JPCZによる大雪停電と業務停止リスク
― 医療機関・研究施設・法人が整理すべき判断材料 ―
JPCZがもたらす停電の特徴
JPCZ(日本海寒帯気団収束帯)は、日本海側を中心に短時間で集中的な降雪をもたらす気象現象です。
特徴と影響は以下の通りです。
- 数時間で数十cm単位の積雪
- 水分を多く含んだ重い雪による着雪被害
- 倒木・電線断線による広域停電
- 交通麻痺による復旧遅延

ここで問題になるのは、大雪による停電は「停電から回復するまでの時間が読めない」点にあります。

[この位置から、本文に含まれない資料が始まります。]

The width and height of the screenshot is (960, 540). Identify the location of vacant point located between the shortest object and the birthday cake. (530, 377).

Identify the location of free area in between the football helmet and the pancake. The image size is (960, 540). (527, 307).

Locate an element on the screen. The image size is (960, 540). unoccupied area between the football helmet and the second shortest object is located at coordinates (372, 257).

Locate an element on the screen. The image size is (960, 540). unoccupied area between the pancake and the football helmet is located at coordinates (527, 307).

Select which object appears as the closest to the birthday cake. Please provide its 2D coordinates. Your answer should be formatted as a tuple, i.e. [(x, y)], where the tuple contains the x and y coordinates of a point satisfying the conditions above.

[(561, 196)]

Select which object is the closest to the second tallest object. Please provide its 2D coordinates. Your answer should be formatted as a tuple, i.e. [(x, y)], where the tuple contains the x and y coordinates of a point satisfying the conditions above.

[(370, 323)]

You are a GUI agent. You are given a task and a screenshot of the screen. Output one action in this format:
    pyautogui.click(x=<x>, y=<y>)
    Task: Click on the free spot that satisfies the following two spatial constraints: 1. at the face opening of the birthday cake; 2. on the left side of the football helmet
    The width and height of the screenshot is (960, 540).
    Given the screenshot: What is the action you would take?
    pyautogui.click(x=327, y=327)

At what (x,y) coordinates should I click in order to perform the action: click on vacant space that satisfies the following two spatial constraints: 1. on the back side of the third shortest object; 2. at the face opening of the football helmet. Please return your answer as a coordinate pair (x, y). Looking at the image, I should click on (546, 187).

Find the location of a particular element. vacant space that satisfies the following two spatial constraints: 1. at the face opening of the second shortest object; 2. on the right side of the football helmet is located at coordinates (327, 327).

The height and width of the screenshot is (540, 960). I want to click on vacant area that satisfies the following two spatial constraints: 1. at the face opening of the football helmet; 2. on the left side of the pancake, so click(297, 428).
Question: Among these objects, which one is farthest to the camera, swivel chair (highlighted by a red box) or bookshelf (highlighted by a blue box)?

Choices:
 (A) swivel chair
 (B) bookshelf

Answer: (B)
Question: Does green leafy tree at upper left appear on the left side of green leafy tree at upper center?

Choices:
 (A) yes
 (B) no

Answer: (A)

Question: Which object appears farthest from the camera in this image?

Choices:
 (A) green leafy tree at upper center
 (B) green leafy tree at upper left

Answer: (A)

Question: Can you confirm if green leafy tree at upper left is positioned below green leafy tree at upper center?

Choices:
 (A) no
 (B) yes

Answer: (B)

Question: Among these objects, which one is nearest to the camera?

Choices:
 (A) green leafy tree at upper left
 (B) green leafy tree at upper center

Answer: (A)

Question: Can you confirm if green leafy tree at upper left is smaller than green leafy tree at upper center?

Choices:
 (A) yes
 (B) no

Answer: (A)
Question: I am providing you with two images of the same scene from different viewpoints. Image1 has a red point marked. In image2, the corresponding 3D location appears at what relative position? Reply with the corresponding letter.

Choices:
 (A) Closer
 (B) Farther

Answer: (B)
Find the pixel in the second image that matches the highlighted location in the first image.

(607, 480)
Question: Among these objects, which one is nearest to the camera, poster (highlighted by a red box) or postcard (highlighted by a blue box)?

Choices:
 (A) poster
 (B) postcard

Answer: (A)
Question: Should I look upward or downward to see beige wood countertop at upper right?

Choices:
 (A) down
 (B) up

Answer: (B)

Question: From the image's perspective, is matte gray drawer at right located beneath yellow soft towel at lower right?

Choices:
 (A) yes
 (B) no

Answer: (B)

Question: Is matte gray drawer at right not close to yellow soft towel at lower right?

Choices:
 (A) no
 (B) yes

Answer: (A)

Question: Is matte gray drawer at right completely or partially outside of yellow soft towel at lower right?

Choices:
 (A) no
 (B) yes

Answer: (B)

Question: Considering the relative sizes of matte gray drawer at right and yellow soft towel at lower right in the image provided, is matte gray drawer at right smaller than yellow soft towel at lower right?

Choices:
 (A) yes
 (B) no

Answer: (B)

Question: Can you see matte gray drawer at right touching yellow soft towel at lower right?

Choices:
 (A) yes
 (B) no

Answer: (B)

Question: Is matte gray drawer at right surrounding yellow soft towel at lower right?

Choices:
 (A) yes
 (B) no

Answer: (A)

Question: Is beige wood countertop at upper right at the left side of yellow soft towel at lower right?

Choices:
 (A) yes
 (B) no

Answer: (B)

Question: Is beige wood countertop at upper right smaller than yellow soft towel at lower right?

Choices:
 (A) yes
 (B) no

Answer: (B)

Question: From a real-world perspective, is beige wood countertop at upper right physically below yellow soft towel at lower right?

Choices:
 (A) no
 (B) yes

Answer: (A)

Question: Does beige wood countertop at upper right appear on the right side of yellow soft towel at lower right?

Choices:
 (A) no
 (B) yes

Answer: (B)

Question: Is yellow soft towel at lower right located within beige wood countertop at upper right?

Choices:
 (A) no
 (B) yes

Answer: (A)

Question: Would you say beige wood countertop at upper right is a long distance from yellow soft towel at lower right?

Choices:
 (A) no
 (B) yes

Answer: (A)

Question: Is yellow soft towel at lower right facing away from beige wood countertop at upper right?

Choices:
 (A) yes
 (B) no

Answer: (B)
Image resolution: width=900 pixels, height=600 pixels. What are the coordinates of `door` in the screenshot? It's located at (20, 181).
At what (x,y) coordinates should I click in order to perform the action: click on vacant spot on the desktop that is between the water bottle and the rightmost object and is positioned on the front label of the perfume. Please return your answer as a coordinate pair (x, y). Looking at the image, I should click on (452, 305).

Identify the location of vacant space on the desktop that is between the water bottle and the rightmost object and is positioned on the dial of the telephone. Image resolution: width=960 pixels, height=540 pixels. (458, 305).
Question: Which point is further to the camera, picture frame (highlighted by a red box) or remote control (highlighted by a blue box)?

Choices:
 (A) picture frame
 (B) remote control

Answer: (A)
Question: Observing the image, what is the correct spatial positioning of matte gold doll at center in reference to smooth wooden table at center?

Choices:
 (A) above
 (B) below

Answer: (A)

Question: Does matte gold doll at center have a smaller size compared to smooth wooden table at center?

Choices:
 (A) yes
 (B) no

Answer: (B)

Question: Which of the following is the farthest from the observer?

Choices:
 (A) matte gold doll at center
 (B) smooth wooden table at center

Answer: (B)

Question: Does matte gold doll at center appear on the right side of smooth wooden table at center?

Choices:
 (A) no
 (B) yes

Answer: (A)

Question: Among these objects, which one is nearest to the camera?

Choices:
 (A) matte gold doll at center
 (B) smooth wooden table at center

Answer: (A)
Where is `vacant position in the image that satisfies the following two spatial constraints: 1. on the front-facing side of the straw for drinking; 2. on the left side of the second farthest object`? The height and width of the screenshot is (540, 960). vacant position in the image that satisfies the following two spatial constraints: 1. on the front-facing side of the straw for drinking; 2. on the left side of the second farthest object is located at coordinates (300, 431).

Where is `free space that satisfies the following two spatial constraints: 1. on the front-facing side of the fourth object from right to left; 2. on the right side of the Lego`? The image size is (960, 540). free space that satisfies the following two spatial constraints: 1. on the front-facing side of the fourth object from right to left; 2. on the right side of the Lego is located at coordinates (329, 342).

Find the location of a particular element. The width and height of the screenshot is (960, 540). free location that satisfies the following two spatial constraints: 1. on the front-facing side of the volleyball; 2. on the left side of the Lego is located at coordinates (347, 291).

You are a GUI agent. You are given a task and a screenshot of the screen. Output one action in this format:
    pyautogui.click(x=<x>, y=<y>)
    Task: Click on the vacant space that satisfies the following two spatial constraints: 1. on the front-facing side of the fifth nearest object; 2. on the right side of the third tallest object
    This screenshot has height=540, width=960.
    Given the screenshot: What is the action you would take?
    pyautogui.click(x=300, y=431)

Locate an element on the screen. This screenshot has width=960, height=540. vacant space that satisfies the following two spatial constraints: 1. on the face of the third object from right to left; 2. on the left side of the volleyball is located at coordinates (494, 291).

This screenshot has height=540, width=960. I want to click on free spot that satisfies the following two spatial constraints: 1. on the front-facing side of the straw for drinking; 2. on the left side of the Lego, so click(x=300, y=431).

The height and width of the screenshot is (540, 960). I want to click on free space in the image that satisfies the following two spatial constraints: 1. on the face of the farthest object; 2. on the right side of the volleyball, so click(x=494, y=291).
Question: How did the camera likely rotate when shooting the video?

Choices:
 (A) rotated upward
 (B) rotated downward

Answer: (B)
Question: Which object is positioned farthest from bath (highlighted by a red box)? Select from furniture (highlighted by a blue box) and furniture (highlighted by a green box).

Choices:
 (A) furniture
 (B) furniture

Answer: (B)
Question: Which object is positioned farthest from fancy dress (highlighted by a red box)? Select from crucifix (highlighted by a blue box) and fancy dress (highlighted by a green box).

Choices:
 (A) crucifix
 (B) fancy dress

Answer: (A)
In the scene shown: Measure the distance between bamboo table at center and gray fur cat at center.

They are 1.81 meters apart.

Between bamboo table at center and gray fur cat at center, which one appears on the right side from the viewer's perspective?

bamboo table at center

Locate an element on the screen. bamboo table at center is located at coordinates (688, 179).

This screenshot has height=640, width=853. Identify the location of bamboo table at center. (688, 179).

数時間で復旧するケースもあれば、地域によっては数日電気がこない地域もあります。
医療や研究施設における保管設備の温度逸脱と信用リスク
冷蔵・冷凍設備の停止
- ワクチン保管:2~8℃
- 冷凍製剤:-20℃
- 研究用フリーザー:-80℃
停電時、機種や開閉頻度にもよりますが、
4~8時間で温度上昇が始まるケースがあります。
想定損失例
- ワクチン
- 特殊検体:金額換算ができない
- 再接種対応・再予約対応の人件費増加
単なる物品損失だけでなく、
医療安全報告・信頼毀損という二次的影響が発生します。
研究機関:研究資産の消失
-80℃フリーザー内の長期保存試料
- 治験関連サンプル
- 数年単位で蓄積した研究データ
停電12時間超で不可逆的劣化のリスクが高まります。
研究資産は保険で補填できない場合も多く、
時間と信用の損失が最大のダメージとなります。
ITインフラ停止による機会損失
停止機器対象
- 社内サーバ・NAS
- クラウド接続用ルーター
- 決済端末
- 生産設備制御機器
機会損失の例
- 企業 × 丸1日停止(2日以上の可能性もあり)
- 顧客対応遅延による契約機会損失
- 瞬断による機器故障リスク
ちなみに、ビジネスフォンは停電時に使えません。
ビジネスフォンと呼ばれる内線・外線の機能が搭載され、内線電話装置のある主装置には電気供給が必須です。(主装置にバッテリーが内蔵されている機種もあります。その場合はバッテリー給電により使用ができます。)
※黒電話の時代は、モジュラージャックまでの電気の供給責任はNTT側にありました。
通常の電気配線とは別回路だった為、「電話だけは停電でも使える」といった認識が広がり、停電でも使えると思われていました。
JPCZ停電では、瞬断の繰り返しが発生することもあり、
完全停電以上に機器トラブルを招く場合があります。
BCP視点で整理すべき3点
1. 守るべき設備の特定
- 冷蔵・冷凍機器
- 検体・ワクチン保管設備
- ITインフラ
- 監視・警報システム
2. 許容停止時間(Recovery Time Objective:目標復旧時間)
- 何時間まで許容可能か
- 再取得可能か否か
3. 想定損失の概算
- 直接損失(物品・試料)
- 間接損失(信用・契約)
- 復旧対応コスト
設備導入の是非は、これらの要因を複合的に整理しながら判断される事が望ましいです。
停電対策は「設備選定」ではなく「リスク判断」
非常用電源は万能ではありません。
しかし、
- 何も備えがない状態
- 停止時間を想定していない状態
は、最もリスクが高いと言えます。
重要なのは、
自施設の停止許容時間と損失額を可視化することです。
大雪による停電は、業務資産が継続できないリスクへ
大雪で停電になれば、日常の業務が不便になる次元ではなく、業務資産の継続性の問題として考えたほうが無難です。
医療・研究・法人にとっては、
- 温度逸脱
- ITインフラ停止
- 信頼毀損
という形で、直接経営に影響します。
まずは、守るべき設備と許容停止時間の整理から始めてみてはいかがでしょうか。